Source material Block Start

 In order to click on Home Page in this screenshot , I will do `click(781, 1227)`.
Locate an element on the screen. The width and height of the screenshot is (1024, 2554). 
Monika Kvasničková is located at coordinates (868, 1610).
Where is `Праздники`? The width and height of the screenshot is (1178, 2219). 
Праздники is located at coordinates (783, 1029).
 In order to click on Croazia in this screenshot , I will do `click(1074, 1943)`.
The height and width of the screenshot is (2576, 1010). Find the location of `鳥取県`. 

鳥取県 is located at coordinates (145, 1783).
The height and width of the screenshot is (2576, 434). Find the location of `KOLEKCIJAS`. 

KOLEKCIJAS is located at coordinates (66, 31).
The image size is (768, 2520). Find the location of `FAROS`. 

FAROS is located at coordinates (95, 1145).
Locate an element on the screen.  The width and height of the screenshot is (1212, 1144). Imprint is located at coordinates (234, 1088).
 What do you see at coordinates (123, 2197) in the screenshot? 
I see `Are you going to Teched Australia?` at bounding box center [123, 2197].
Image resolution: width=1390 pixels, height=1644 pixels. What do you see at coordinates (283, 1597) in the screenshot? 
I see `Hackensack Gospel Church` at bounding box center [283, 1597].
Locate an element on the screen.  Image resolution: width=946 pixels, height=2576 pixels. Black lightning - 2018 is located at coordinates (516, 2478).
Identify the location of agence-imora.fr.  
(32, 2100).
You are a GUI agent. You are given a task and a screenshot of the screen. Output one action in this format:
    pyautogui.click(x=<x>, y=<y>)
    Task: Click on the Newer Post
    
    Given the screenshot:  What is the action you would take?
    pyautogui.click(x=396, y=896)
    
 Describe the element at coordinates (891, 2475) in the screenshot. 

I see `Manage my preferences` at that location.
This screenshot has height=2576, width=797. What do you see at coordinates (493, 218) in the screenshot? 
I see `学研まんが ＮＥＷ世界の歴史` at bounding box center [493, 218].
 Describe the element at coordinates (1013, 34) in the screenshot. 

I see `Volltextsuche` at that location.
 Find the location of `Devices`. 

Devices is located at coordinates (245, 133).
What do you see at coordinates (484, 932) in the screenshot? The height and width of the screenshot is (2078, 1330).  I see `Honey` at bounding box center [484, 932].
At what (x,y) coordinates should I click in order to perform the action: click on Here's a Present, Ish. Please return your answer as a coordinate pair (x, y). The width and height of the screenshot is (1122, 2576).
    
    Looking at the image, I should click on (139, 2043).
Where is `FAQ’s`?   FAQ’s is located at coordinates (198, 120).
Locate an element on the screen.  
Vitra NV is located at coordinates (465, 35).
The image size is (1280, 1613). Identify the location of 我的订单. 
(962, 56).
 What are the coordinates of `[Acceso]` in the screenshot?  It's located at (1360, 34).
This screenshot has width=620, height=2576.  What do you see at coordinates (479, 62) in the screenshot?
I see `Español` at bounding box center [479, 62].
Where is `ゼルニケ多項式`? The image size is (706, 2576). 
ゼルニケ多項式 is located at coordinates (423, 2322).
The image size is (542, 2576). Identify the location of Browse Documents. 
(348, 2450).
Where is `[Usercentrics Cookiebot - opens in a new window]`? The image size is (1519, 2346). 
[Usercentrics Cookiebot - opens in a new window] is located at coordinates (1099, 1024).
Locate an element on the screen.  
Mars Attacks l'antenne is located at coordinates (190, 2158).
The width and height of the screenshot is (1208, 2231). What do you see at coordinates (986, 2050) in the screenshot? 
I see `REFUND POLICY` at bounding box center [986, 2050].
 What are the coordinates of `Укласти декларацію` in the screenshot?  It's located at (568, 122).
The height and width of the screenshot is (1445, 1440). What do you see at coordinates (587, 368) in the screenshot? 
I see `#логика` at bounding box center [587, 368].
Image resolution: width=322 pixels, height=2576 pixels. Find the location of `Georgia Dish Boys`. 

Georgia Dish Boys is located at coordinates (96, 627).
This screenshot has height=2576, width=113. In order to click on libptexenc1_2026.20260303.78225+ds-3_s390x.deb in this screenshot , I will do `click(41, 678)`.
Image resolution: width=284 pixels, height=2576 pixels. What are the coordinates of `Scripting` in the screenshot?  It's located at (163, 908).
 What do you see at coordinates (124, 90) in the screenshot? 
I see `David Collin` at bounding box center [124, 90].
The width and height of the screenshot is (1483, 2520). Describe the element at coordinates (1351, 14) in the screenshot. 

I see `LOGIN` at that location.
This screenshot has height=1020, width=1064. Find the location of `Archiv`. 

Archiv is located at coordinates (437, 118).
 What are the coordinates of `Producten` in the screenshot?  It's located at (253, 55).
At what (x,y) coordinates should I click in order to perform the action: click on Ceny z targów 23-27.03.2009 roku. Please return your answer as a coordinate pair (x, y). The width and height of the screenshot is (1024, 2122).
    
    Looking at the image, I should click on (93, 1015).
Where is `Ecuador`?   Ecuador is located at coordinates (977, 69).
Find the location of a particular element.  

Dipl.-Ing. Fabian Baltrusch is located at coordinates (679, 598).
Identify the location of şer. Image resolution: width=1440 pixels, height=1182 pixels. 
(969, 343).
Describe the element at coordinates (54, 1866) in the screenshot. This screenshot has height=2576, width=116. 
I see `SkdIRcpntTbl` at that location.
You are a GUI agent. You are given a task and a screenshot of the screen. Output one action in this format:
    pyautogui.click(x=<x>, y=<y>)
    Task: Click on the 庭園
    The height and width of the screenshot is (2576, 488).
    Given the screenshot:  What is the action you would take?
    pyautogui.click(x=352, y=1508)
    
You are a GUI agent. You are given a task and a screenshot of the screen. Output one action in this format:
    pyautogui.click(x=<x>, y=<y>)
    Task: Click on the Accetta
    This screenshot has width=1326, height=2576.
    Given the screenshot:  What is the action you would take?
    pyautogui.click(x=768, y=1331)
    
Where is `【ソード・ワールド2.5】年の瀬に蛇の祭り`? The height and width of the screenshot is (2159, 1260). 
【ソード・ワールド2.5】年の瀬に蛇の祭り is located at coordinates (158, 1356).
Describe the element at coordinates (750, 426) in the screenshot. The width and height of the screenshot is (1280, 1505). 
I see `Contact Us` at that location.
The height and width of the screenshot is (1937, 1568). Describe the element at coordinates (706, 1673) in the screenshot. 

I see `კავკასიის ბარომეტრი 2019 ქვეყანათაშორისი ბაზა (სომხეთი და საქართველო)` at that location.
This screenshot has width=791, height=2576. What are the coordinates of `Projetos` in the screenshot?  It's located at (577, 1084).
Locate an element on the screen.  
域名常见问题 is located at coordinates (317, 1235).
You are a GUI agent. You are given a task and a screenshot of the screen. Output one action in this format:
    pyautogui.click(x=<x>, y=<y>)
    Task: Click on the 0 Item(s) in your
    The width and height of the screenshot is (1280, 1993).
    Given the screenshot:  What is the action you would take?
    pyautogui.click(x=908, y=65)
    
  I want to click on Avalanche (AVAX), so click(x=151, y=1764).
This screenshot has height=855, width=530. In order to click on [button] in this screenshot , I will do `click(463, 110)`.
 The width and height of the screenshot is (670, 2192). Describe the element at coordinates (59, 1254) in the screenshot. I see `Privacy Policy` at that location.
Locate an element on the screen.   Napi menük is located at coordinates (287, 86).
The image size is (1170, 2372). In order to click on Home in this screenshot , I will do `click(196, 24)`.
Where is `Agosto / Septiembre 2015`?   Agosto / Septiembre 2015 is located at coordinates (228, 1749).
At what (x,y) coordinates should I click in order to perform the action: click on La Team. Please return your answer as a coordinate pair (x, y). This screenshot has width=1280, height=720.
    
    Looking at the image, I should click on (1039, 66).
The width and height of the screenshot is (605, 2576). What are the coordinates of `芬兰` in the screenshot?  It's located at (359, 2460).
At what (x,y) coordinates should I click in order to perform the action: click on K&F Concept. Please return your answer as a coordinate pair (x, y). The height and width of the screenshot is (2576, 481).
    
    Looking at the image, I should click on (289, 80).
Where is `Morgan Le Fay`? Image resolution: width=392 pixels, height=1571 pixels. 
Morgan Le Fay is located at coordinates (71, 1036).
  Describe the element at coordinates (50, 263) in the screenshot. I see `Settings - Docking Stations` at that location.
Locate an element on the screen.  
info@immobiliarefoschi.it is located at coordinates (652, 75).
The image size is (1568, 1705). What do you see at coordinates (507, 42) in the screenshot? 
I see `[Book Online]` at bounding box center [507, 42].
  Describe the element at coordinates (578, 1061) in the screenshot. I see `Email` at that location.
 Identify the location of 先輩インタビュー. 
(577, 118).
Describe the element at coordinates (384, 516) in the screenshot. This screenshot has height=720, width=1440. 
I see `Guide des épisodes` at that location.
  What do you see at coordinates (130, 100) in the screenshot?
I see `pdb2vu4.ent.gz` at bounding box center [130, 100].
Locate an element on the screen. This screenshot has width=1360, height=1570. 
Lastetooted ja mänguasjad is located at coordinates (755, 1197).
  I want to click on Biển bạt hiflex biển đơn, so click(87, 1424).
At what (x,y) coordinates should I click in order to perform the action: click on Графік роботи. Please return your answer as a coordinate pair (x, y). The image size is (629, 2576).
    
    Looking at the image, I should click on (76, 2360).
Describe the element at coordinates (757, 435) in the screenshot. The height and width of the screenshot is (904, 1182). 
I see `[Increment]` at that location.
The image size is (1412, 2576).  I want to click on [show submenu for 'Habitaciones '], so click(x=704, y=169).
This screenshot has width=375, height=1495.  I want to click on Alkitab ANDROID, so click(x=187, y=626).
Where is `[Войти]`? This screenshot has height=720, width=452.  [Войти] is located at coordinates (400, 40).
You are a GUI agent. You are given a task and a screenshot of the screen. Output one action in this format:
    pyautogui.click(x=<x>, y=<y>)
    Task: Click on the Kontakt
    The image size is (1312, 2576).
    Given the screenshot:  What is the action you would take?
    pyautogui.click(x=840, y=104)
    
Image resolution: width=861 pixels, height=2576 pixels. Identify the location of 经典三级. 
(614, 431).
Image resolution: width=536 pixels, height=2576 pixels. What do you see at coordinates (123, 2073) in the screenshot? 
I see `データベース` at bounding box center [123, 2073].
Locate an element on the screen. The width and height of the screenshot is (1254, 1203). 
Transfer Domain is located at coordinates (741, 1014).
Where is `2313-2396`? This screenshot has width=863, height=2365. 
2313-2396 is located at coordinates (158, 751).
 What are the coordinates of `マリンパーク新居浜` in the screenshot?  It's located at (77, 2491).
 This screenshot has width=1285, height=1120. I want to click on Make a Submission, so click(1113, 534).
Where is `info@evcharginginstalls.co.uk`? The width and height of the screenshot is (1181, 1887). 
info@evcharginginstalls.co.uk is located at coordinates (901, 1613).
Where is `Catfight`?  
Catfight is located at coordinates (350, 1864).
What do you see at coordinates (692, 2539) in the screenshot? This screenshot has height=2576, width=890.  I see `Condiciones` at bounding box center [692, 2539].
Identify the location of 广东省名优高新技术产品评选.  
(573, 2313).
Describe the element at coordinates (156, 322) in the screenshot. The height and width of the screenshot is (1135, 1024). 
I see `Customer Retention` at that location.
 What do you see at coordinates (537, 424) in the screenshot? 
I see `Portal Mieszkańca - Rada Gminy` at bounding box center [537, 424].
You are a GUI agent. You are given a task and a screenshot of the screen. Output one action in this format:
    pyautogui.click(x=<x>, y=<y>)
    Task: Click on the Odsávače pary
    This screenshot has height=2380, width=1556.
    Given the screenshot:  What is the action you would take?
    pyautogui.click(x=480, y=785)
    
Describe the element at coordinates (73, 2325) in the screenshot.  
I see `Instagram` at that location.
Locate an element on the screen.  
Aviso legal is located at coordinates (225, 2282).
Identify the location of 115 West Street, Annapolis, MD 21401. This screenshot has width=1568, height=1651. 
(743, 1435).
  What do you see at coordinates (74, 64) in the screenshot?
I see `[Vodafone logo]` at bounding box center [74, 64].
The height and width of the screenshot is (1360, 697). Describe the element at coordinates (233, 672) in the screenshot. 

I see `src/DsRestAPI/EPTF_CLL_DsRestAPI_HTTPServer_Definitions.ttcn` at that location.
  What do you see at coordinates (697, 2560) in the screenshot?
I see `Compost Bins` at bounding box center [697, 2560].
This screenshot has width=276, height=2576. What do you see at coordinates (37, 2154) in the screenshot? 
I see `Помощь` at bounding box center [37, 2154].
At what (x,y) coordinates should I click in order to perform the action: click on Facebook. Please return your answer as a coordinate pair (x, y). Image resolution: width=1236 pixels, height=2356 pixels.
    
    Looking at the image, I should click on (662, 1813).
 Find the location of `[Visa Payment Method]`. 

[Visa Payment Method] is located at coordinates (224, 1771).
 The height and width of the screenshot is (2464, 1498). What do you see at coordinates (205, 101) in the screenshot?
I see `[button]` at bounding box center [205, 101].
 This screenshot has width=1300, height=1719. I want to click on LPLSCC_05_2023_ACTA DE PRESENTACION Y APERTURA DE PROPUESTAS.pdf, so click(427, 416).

Source material Block End

Task objective :: Filter the records, keeping only lines that contain "Home", and show those lines.

Exercise answer ::
 In order to click on Home Page in this screenshot , I will do `click(781, 1227)`.
The image size is (1170, 2372). In order to click on Home in this screenshot , I will do `click(196, 24)`.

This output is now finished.